(Dataset items)

- - -

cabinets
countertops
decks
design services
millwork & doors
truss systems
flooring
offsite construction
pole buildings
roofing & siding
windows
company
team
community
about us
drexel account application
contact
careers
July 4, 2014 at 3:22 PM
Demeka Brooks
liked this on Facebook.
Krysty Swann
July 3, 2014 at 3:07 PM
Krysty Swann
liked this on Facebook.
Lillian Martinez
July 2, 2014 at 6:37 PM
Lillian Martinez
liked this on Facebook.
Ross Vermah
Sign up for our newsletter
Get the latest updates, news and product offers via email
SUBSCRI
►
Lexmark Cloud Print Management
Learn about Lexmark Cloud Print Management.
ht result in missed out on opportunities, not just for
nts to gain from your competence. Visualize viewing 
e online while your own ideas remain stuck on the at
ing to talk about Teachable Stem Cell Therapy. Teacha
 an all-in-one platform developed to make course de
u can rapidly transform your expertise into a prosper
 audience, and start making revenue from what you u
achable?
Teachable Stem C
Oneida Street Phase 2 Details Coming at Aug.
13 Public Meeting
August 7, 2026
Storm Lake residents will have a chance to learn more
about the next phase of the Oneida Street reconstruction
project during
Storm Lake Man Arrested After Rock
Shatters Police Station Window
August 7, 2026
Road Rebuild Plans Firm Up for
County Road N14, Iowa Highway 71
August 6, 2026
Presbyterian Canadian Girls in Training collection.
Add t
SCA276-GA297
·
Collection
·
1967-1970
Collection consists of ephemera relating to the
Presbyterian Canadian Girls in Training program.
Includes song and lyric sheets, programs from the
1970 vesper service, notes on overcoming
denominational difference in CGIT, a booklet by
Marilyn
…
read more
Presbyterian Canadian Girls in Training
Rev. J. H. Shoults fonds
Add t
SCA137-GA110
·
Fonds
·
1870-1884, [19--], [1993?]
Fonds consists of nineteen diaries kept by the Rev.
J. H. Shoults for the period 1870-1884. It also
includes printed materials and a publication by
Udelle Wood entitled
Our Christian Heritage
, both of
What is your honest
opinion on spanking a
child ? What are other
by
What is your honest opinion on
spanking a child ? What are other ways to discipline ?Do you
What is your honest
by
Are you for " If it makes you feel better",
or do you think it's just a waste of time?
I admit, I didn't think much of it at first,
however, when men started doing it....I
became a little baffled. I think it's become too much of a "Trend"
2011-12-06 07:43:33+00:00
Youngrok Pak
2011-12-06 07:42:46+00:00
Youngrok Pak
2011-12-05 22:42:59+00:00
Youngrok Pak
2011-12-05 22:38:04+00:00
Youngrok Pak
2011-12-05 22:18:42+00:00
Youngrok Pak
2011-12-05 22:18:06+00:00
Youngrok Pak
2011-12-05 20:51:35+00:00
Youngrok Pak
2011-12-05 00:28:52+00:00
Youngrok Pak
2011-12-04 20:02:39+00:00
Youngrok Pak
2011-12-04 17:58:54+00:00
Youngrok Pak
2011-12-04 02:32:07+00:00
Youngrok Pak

- - -

Output exactly the lines above, from the one holding "2011-12-05 22:18:06+00:00" through the end of the data, including the first and last.

Output of the task:
2011-12-05 22:18:06+00:00
Youngrok Pak
2011-12-05 20:51:35+00:00
Youngrok Pak
2011-12-05 00:28:52+00:00
Youngrok Pak
2011-12-04 20:02:39+00:00
Youngrok Pak
2011-12-04 17:58:54+00:00
Youngrok Pak
2011-12-04 02:32:07+00:00
Youngrok Pak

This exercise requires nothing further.